## Dataset entries
○ ○ ○ ○ ○ ○ ○
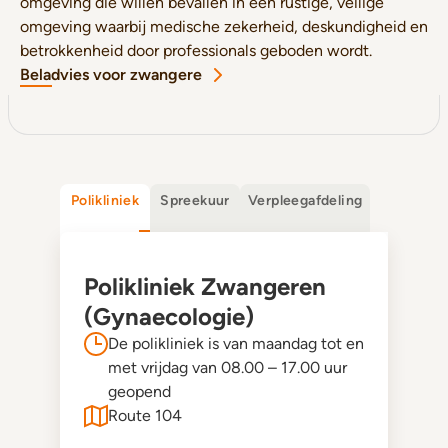
omgeving die willen bevallen in een rustige, veilige
omgeving waarbij medische zekerheid, deskundigheid en
betrokkenheid door professionals geboden wordt.
Beladvies voor zwangere
Polikliniek
Spreekuur
Verpleegafdeling
Polikliniek Zwangeren
(Gynaecologie)
De polikliniek is van maandag tot en
met vrijdag van 08.00 – 17.00 uur
geopend
Route 104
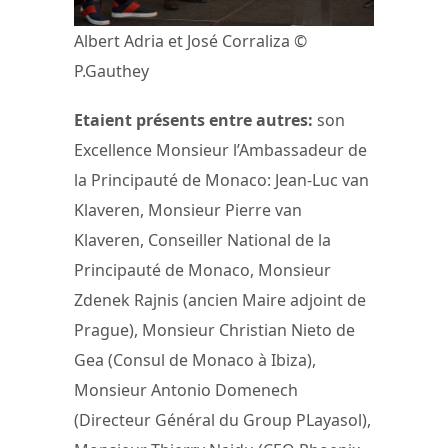
Albert Adria et José Corraliza ©
P.Gauthey
Etaient présents entre autres:
son
Excellence Monsieur l’Ambassadeur de
la Principauté de Monaco: Jean-Luc van
Klaveren, Monsieur Pierre van
Klaveren, Conseiller National de la
Principauté de Monaco, Monsieur
Zdenek Rajnis (ancien Maire adjoint de
Prague), Monsieur Christian Nieto de
Gea (Consul de Monaco à Ibiza),
Monsieur Antonio Domenech
(Directeur Général du Group PLayasol),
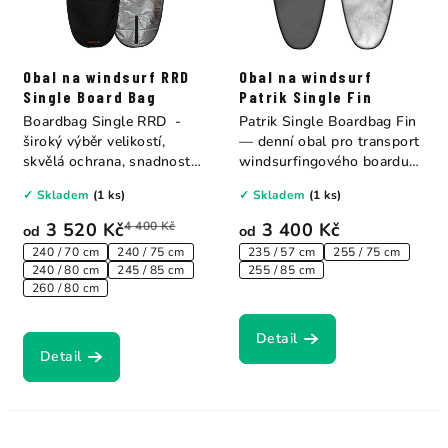
Obal na windsurf RRD
Obal na windsurf
Single Board Bag
Patrik Single Fin
Boardbag Single RRD -
Patrik Single Boardbag Fin
široký výběr velikostí,
— denní obal pro transport
skvělá ochrana, snadnost
windsurfingového boardu
používání a...
do auta...
✓ Skladem
(1 ks)
✓ Skladem
(1 ks)
3 520 Kč
4 400 Kč
3 400 Kč
od
od
240 / 70 cm
240 / 75 cm
235 / 57 cm
255 / 75 cm
240 / 80 cm
245 / 85 cm
255 / 85 cm
260 / 80 cm
Detail
Detail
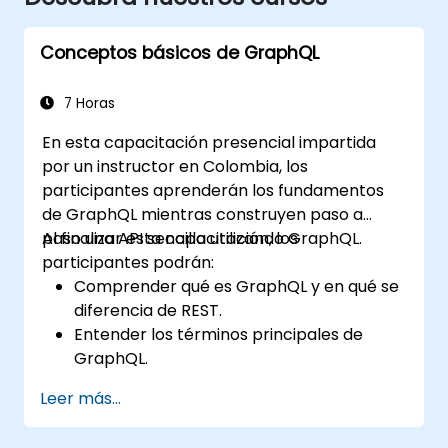
Conceptos básicos de GraphQL
7 Horas
En esta capacitación presencial impartida
por un instructor en Colombia, los
participantes aprenderán los fundamentos
de GraphQL mientras construyen paso a
paso una API sencilla utilizando GraphQL.
Al finalizar esta capacitación, los
participantes podrán:
Comprender qué es GraphQL y en qué se
diferencia de REST.
Entender los términos principales de
GraphQL.
Configurar un entorno de desarrollo para
Leer más...
GraphQL.
Construir y mejorar una API de GraphQL.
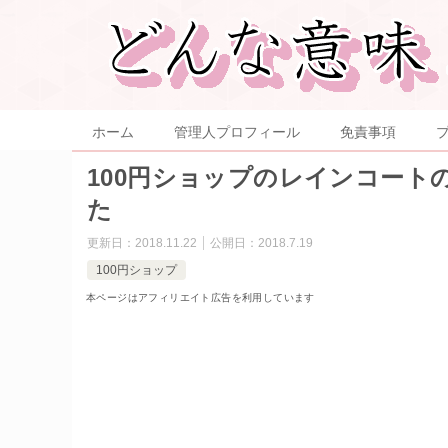
ホーム
管理人プロフィール
免責事項
100円ショップのレインコー
た
更新日：
2018.11.22
公開日：
2018.7.19
100円ショップ
本ページはアフィリエイト広告を利用しています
○ ○ ○ ○ ○ ○ ○
## What you will do
Transcribe each line of the material above verbatim, but do not include the images.

## Answer below
omgeving die willen bevallen in een rustige, veilige
omgeving waarbij medische zekerheid, deskundigheid en
betrokkenheid door professionals geboden wordt.
Beladvies voor zwangere
Polikliniek
Spreekuur
Verpleegafdeling
Polikliniek Zwangeren
(Gynaecologie)
De polikliniek is van maandag tot en
met vrijdag van 08.00 – 17.00 uur
geopend
Route 104
Albert Adria et José Corraliza ©
P.Gauthey
Etaient présents entre autres:
son
Excellence Monsieur l’Ambassadeur de
la Principauté de Monaco: Jean-Luc van
Klaveren, Monsieur Pierre van
Klaveren, Conseiller National de la
Principauté de Monaco, Monsieur
Zdenek Rajnis (ancien Maire adjoint de
Prague), Monsieur Christian Nieto de
Gea (Consul de Monaco à Ibiza),
Monsieur Antonio Domenech
(Directeur Général du Group PLayasol),
Obal na windsurf RRD
Obal na windsurf
Single Board Bag
Patrik Single Fin
Boardbag Single RRD -
Patrik Single Boardbag Fin
široký výběr velikostí,
— denní obal pro transport
skvělá ochrana, snadnost
windsurfingového boardu
používání a...
do auta...
✓ Skladem
(1 ks)
✓ Skladem
(1 ks)
3 520 Kč
4 400 Kč
3 400 Kč
od
od
240 / 70 cm
240 / 75 cm
235 / 57 cm
255 / 75 cm
240 / 80 cm
245 / 85 cm
255 / 85 cm
260 / 80 cm
Detail
Detail
Conceptos básicos de GraphQL
7 Horas
En esta capacitación presencial impartida
por un instructor en Colombia, los
participantes aprenderán los fundamentos
de GraphQL mientras construyen paso a
paso una API sencilla utilizando GraphQL.
Al finalizar esta capacitación, los
participantes podrán:
Comprender qué es GraphQL y en qué se
diferencia de REST.
Entender los términos principales de
GraphQL.
Configurar un entorno de desarrollo para
Leer más...
GraphQL.
Construir y mejorar una API de GraphQL.
ホーム
管理人プロフィール
免責事項
100円ショップのレインコー
た
更新日：
2018.11.22
公開日：
2018.7.19
100円ショップ
本ページはアフィリエイト広告を利用しています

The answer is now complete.